> What the exercise asks
Transcribe the data exactly, pictures excluded.

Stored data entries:
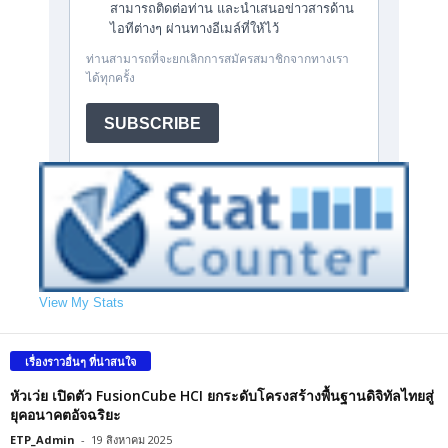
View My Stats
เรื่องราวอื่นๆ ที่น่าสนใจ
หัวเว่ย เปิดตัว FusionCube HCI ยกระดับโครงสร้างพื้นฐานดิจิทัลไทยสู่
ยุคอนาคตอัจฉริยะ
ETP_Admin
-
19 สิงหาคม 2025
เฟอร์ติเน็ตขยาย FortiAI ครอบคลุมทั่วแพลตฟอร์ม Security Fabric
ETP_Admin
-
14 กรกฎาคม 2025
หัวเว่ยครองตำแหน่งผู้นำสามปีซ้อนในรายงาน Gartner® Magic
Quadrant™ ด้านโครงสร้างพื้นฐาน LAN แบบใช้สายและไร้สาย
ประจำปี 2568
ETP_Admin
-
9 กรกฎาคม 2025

> Answer box
View My Stats
เรื่องราวอื่นๆ ที่น่าสนใจ
หัวเว่ย เปิดตัว FusionCube HCI ยกระดับโครงสร้างพื้นฐานดิจิทัลไทยสู่
ยุคอนาคตอัจฉริยะ
ETP_Admin
-
19 สิงหาคม 2025
เฟอร์ติเน็ตขยาย FortiAI ครอบคลุมทั่วแพลตฟอร์ม Security Fabric
ETP_Admin
-
14 กรกฎาคม 2025
หัวเว่ยครองตำแหน่งผู้นำสามปีซ้อนในรายงาน Gartner® Magic
Quadrant™ ด้านโครงสร้างพื้นฐาน LAN แบบใช้สายและไร้สาย
ประจำปี 2568
ETP_Admin
-
9 กรกฎาคม 2025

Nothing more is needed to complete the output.